ReFreeKV generally achieves higher task performance than Twilight across both models and datasets, often surpassing the full-cache baseline. On Llama3-8B, ReFreeKV outperforms full-cache on GSM8K, 2WQA, and Musique, while Twilight lags behind on most tasks except Qasper. For Mistral-7B, ReFreeKV exceeds the uncompressed model on Qasper and consistently beats Twilight on all datasets except Musique. ReFreeKV achieves the best performance aside from full-cache on 4 of 5 datasets for Llama3-8B and Mistral-7B, compared to Twilight. With Llama3-8B, ReFreeKV surpasses the full-cache baseline on GSM8K (76.50 vs 75.28), 2WQA (36.21 vs 35.33), and Musique (15.96 vs 14.77). On Mistral-7B, ReFreeKV slightly exceeds full-cache performance on Qasper (38.93 vs 37.80), while Twilight demonstrates a marginal improvement over full-cache only on Musique (22.92 vs 22.88). Twilight retains a clear advantage only on Qasper for Llama3-8B (43.08 vs 37.38 for ReFreeKV) and on Musique for Mistral-7B (22.92 vs 22.15).
On Llama3-8B across six diverse datasets, ReFreeKV attained the lowest average overall generation time compared to full-cache inference and other token-eviction methods under a 50% budget. Its pruning latency remained comparable to baselines, and it achieved the best end-to-end generation speed in most evaluated settings, confirming that the method reduces inference latency without meaningful overhead. ReFreeKV's average overall generation time was faster than the full-cache baseline and all other pruning methods. Pruning latency for ReFreeKV was minimal and similar to H2O, SnapKV, and SLM, so the lightweight pruning step does not negate speed gains. Across model scales, ReFreeKV had the best overall generation time in 8 out of 12 comparisons, consistently outperforming prior methods in end-to-end latency.
Ablation experiments on attention matrix reduction demonstrate that using only the last row (k=1) achieves a much lower KV-cache budget with nearly the same performance as larger windows, while aggregating over more rows harms accuracy. Replacing the position-based initial ranking with an attention-score-based strategy fails to yield robust trade-offs across tasks, confirming that raw attention scores are unreliable for importance estimation. With k=1, the model retains near-full performance (e.g., 23.44 on NarrativeQA at 48.7% budget and 21.95 on QMSum at 15.0% budget) while drastically reducing memory compared to k=1%n or k=5%n, whereas k=10%n causes severe drops (such as falling to 9.74 on NarrativeQA). Initial ranking by attention scores produced unstable results; on NarrativeQA, one threshold gave only 9.74 using 32% of the budget and another gave 21.44 using 48.7%, both inferior to the position-based ranking's performance of 23.44 at 48.7%.

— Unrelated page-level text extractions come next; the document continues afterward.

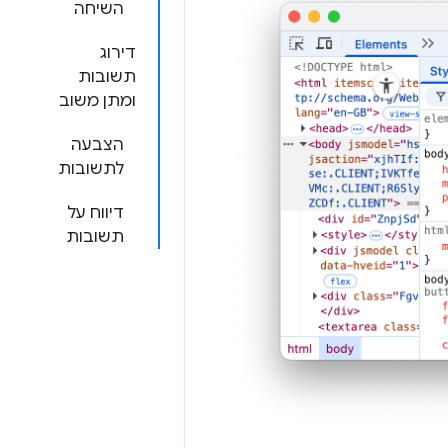
השיחה
דירוג
תשובות
ומתן משוב
הצבעה
לתשובות
דיווח על
תשובות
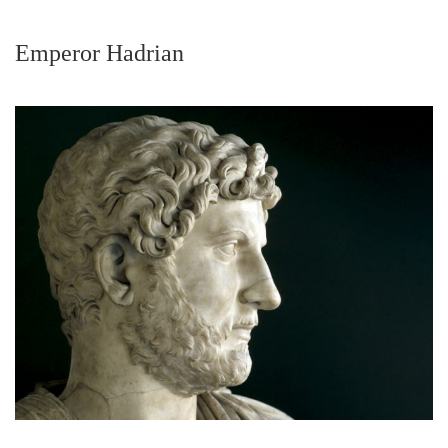
Emperor Hadrian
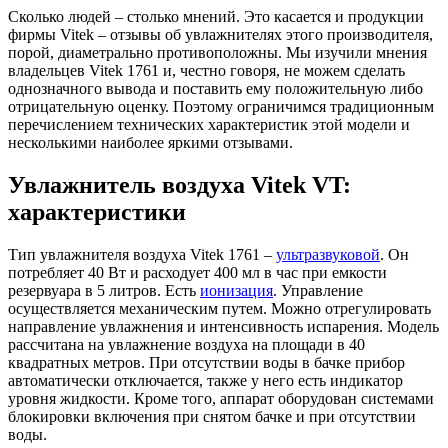
Сколько людей – столько мнений. Это касается и продукции
фирмы Vitek – отзывы об увлажнителях этого производителя,
порой, диаметрально противоположны. Мы изучили мнения
владельцев Vitek 1761 и, честно говоря, не можем сделать
однозначного вывода и поставить ему положительную либо
отрицательную оценку. Поэтому ограничимся традиционным
перечислением технических характеристик этой модели и
несколькими наиболее яркими отзывами.
Увлажнитель воздуха Vitek VT:
характеристики
Тип увлажнителя воздуха Vitek 1761 –
ультразвуковой
. Он
потребляет 40 Вт и расходует 400 мл в час при емкости
резервуара в 5 литров. Есть
ионизация
. Управление
осуществляется механическим путем. Можно отрегулировать
направление увлажнения и интенсивность испарения. Модель
рассчитана на увлажнение воздуха на площади в 40
квадратных метров. При отсутствии воды в бачке прибор
автоматически отключается, также у него есть индикатор
уровня жидкости. Кроме того, аппарат оборудован системами
блокировки включения при снятом бачке и при отсутствии
воды.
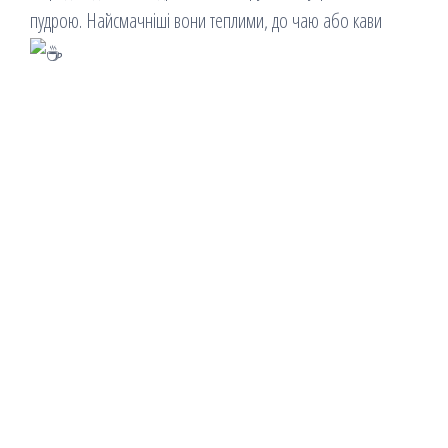
пудрою. Найсмачніші вони теплими, до чаю або кави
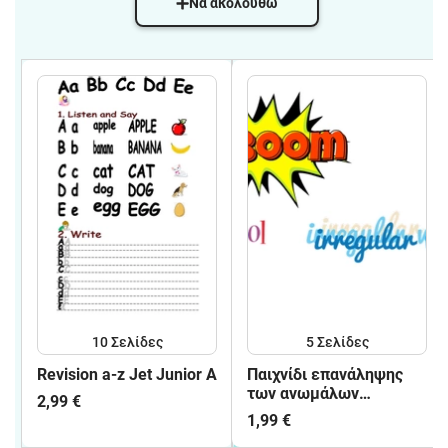
Να ακολουθώ
10
Σελίδες
5
Σελίδες
Revision a-z Jet Junior A
Παιχνίδι επανάληψης
των ανωμάλων
2,99 €
ρημάτων.
1,99 €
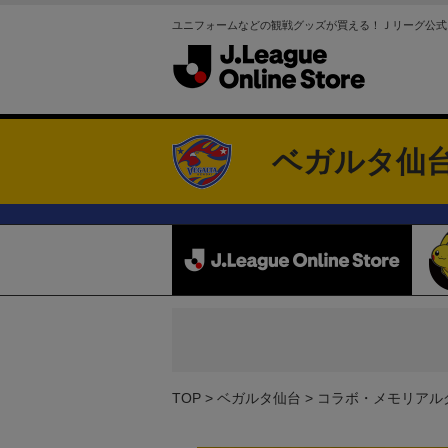
ユニフォームなどの観戦グッズが買える！Ｊリーグ公式
ベガルタ仙
TOP
ベガルタ仙台
コラボ・メモリアル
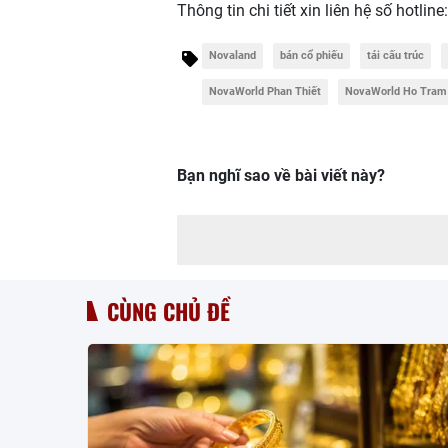
Thông tin chi tiết xin liên hệ số hotline
Novaland
bán cổ phiếu
tái cấu trúc
NovaWorld Phan Thiết
NovaWorld Ho Tram
Bạn nghĩ sao về bài viết này?
CÙNG CHỦ ĐỀ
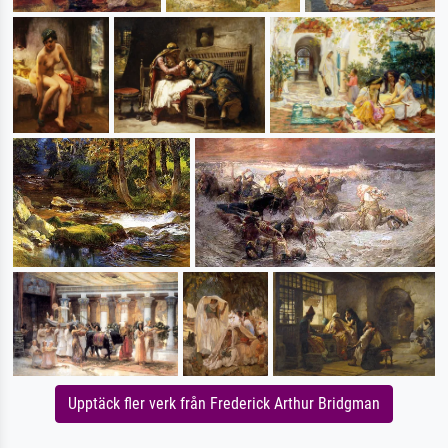
Upptäck fler verk från Frederick Arthur Bridgman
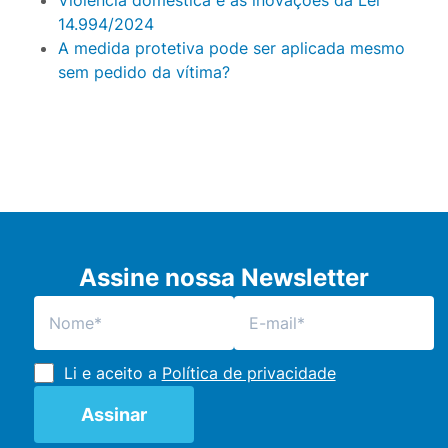
14.994/2024
A medida protetiva pode ser aplicada mesmo
sem pedido da vítima?
Assine nossa Newsletter
Li e aceito a
Política de privacidade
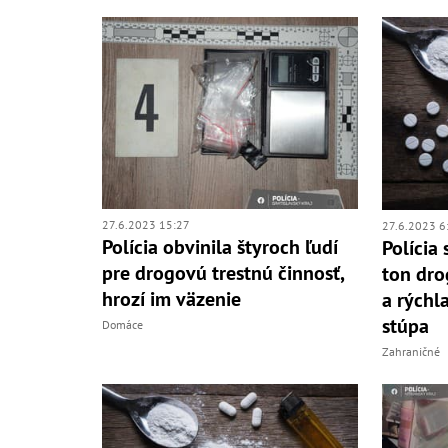
27.6.2023 15:27
27.6.2023 6
Polícia obvinila štyroch ľudí
Polícia 
pre drogovú trestnú činnosť,
ton dro
hrozí im väzenie
a rýchl
stúpa
Domáce
Zahraničné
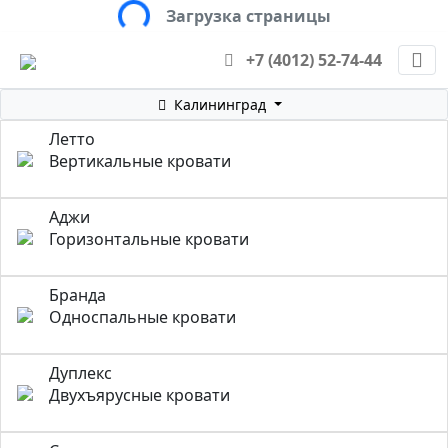
Загрузка страницы
+7 (4012) 52-74-44
Калининград
Летто
Вертикальные кровати
Аджи
Горизонтальные кровати
Бранда
Односпальные кровати
Дуплекс
Двухъярусные кровати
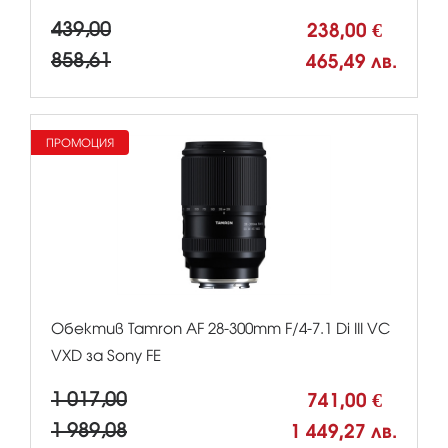
439,00
238,00 €
858,61
465,49 лв.
ПРОМОЦИЯ
Обектив Tamron AF 28-300mm F/4-7.1 Di III VC
VXD за Sony FE
1 017,00
741,00 €
1 989,08
1 449,27 лв.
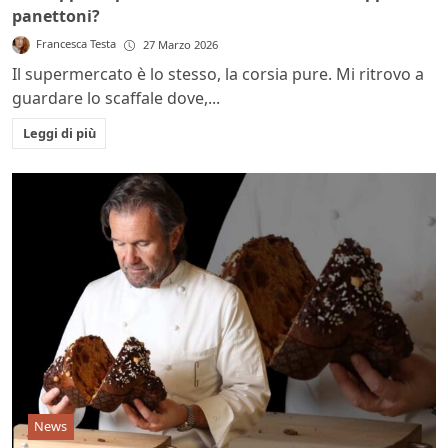
panettoni?
Francesca Testa
27 Marzo 2026
Il supermercato è lo stesso, la corsia pure. Mi ritrovo a
guardare lo scaffale dove,...
Leggi di più
News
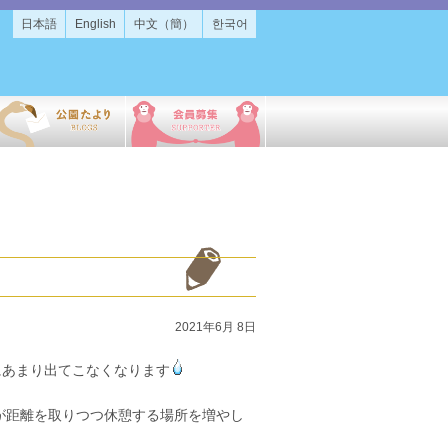
日本語
English
中文（簡）
한국어
2021年6月 8日
にあまり出てこなくなります
が距離を取りつつ休憩する場所を増やし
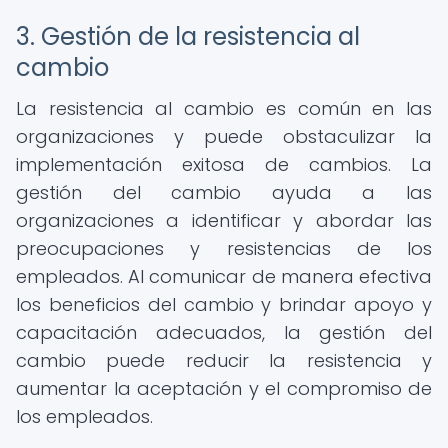
3. Gestión de la resistencia al
cambio
La resistencia al cambio es común en las
organizaciones y puede obstaculizar la
implementación exitosa de cambios. La
gestión del cambio ayuda a las
organizaciones a identificar y abordar las
preocupaciones y resistencias de los
empleados. Al comunicar de manera efectiva
los beneficios del cambio y brindar apoyo y
capacitación adecuados, la gestión del
cambio puede reducir la resistencia y
aumentar la aceptación y el compromiso de
los empleados.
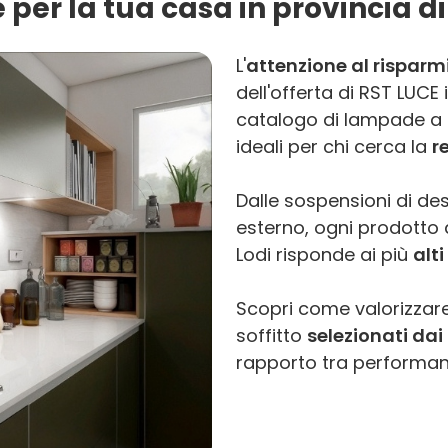
 per la tua casa in provincia di
L'
attenzione al risparm
dell'offerta di RST LUCE
catalogo di lampade a L
ideali per chi cerca la
r
Dalle sospensioni di des
esterno, ogni prodotto di
Lodi risponde ai più
alt
Scopri come valorizzare
soffitto
selezionati dai 
rapporto tra performanc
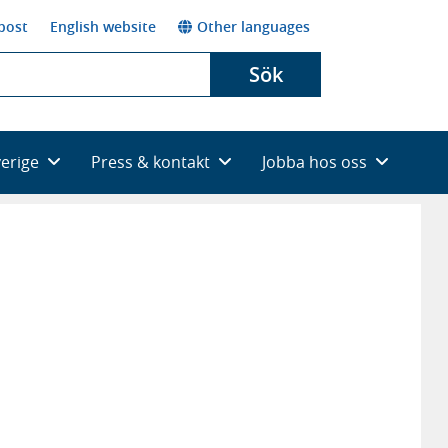
post
English website
Other languages
Sök
verige
Press & kontakt
Jobba hos oss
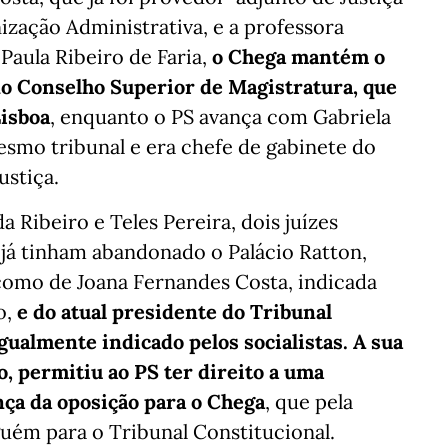
ização Administrativa, e a professora
Paula Ribeiro de Faria,
o Chega mantém o
do Conselho Superior de Magistratura, que
Lisboa
, enquanto o PS avança com Gabriela
smo tribunal e era chefe de gabinete do
ustiça.
 Ribeiro e Teles Pereira, dois juízes
 já tinham abandonado o Palácio Ratton,
como de Joana Fernandes Costa, indicada
o,
e do atual presidente do Tribunal
igualmente indicado pelos socialistas. A sua
, permitiu ao PS ter direito a uma
nça da oposição para o Chega
, que pela
lguém para o Tribunal Constitucional.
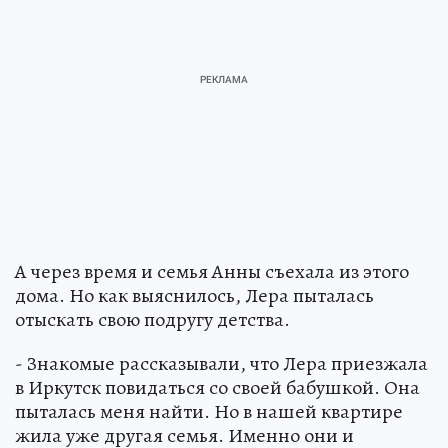
А через время и семья Анны съехала из этого
дома. Но как выяснилось, Лера пыталась
отыскать свою подругу детства.
- Знакомые рассказывали, что Лера приезжала
в Иркутск повидаться со своей бабушкой. Она
пыталась меня найти. Но в нашей квартире
жила уже другая семья. Именно они и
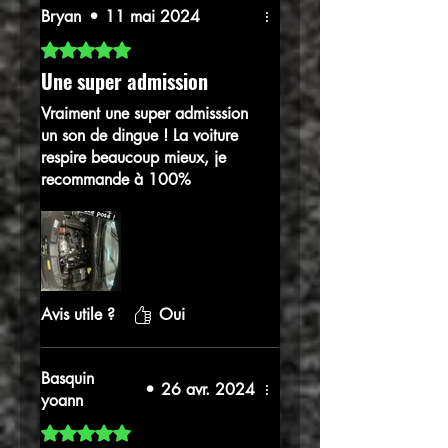
Bryan
•
11 mai 2024
Noté 5 sur 5.
Une super admission
Vraiment une super admisssion
un son de dingue ! La voiture
respire beaucoup mieux, je
recommande à 100%
Avis utile ?
Oui
Basquin
•
26 avr. 2024
yoann
Noté 5 sur 5.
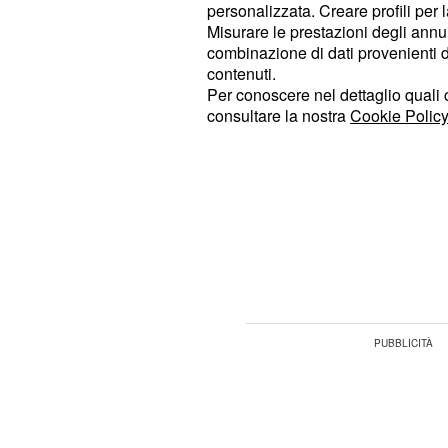
della stagione 2020-2021. Infatti, p
personalizzata. Creare profili per 
Misurare le prestazioni degli annun
Sardegna, il difensore toscano ave
combinazione di dati provenienti da 
accumulando però uno scarso minut
contenuti.
infortunio muscolare.
Per conoscere nel dettaglio quali c
consultare la nostra
Cookie Policy
Rugani potrebbe rima
partenza di Demiral
Secondo
le ultime indiscrezioni di 
starebbe valutando la conferma di
di addio di Demiral
.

This study evaluates KV cache pruning methods across diverse tasks and models, comparing fixed-budget baselines like H2O, SnapKV, and SLM to the proposed ReFreeKV, which dynamically adapts its cache budget per input. Fixed-budget pruning causes highly inconsistent accuracy, requiring task-specific tuning, whereas ReFreeKV matches full-cache performance using only 63.7% of the cache on average and automatically reserves more memory for harder problems like math and science. ReFreeKV also surpasses the competitive Twilight method, often exceeding the uncompressed baseline, and achieves the lowest end-to-end generation latency across model scales without meaningful overhead. Ablation studies show that relying on only the last attention row and a position-based initial ranking is crucial, as aggregating more rows or using raw attention scores harms both efficiency and accuracy.